The Chiltern Radio Supergold service was launched at 10 am on Sunday 24 June 1990, following requests from the Radio Authority for radio stations to split frequencies into separate AM and FM services or lose them. The first presenters heard were Tony Lloyd and Colin Wilsher.

It was broadcast from Studio 1 at the Studio HQ in Dunstable, Bedfordshire and was first heard on Chiltern Radio's 792 kHz AM, 828 kHz AM transmitters and Northants Radio's 1557 kHz AM transmitter.

Later, Chiltern acquired Gloucestershire's Severn Sound in 1989 and this led to the rebranding of their 774 kHz AM service as Severn Sound Supergold in 1992.

Elsewhere, Coast AM, Invicta FM's medium wave AOR/soft rock station, was renamed Coast Classics and began playing more 'oldies'. By 1990 it became a fully fledged 'Golden Oldies' station and in 1991 it started taking the SuperGold service on its 1242 kHz and 603 kHz AM frequencies. As a result, the station was renamed Invicta Supergold. However, just before this change took place, and for most of Summer 1991, presenters referred to the station Coast Classics Invicta Supergold on air, to allow listeners to get used to the change. It achieved a 17% reach in a JICRAR survey; some say much to the disgust of its Southern Radio Group bosses who, it has been said, preferred their AM stations to hover around the 9% mark.

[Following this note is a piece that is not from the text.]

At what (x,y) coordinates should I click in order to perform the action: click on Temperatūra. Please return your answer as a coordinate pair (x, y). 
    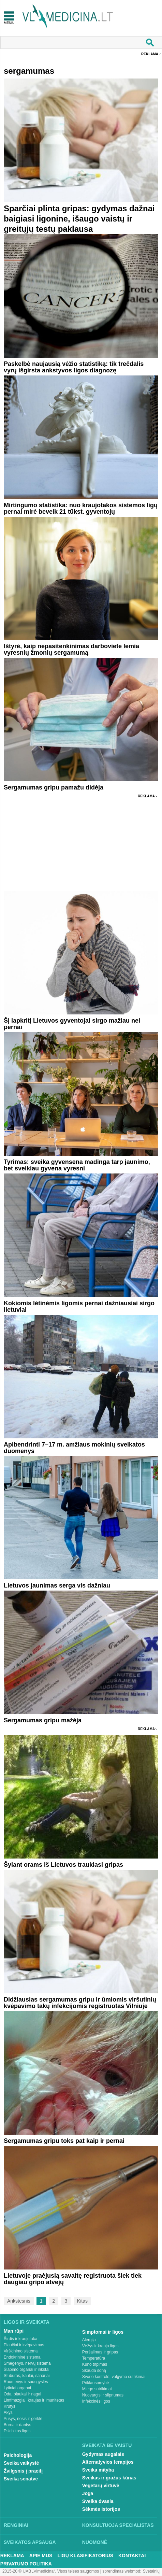
    Looking at the image, I should click on (93, 2358).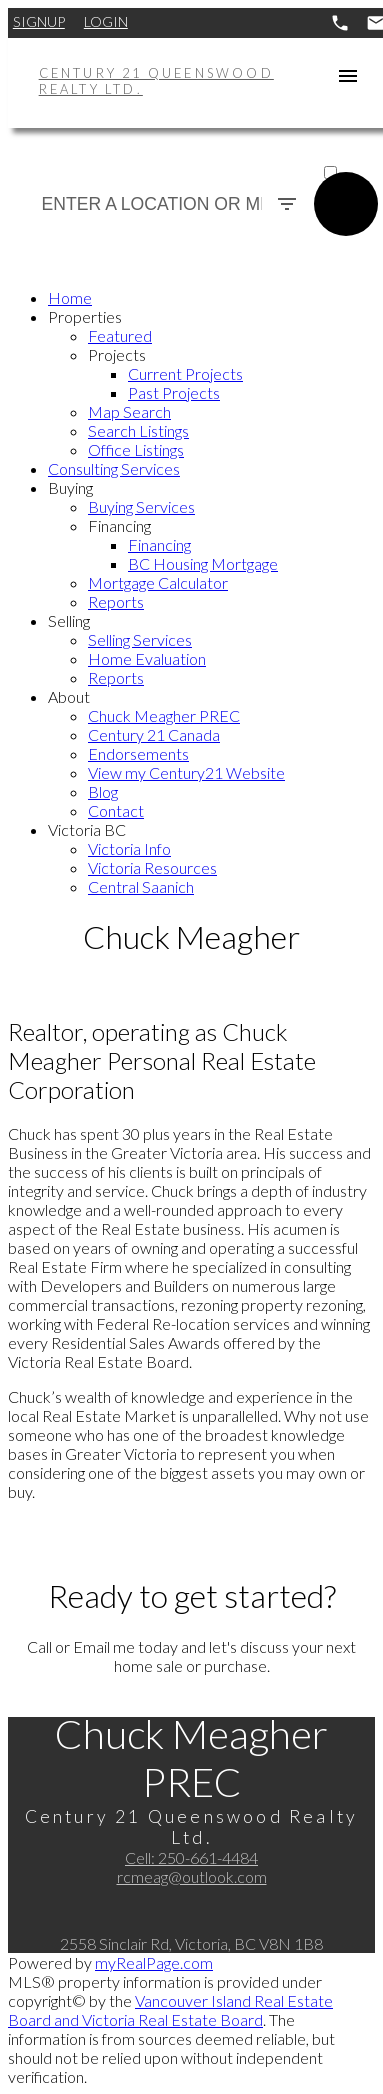 Image resolution: width=383 pixels, height=2094 pixels. What do you see at coordinates (138, 430) in the screenshot?
I see `Search Listings [menuitem]` at bounding box center [138, 430].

Radio Maldwyn in Mid Wales, western Shropshire, north western Herefordshire also took Supergold as a sustaining service overnight. Q96, the Renfrewshire station serving parts of Greater Glasgow also used Supergold in the early 1990s.

==Programmes==

The original weekday presenters included Colin Wilsher for breakfast, Bill Overton with an hour's phone-in at 10.00am, Dave Foster till 3.00 p.m., and Tony Lloyd at Drive, until 7.00 p.m. Sunday programming included Paul Burrell and the Elvis Hour with Willie Morgan who later went on to host 'Sunday Will Never Be The Same' in early 1991. Burrell later went on to become the Breakfast Show presenter, and Morgan became the Head of Music for the SuperGold network, and latterly the Programme Controller of SuperGold, as well as presenting most of the station's 'specialist programmes inc. Beatles Hour, Classic Soul Hour, Rock & Roll - The Real Thing (co-hosted with Burrell), Get on The Right Track (a classic Album Track show). He also produced & presented the 40 min slot "Down In The Vaults", which was the junction between the Breakfast show and the more lifestlyle-orientated mid morning sequence.'

==Closure==

The Supergold network closed on Sunday 1 September 1996 following the takeover of Chiltern Radio in 1995 by the GWR group. In place of Supergold, listeners would now receive Classic Gold. The takeover also enabled GWR to base Classic Gold at Chiltern's HQ in Dunstable, where Chiltern's own Supergold service had previously been based.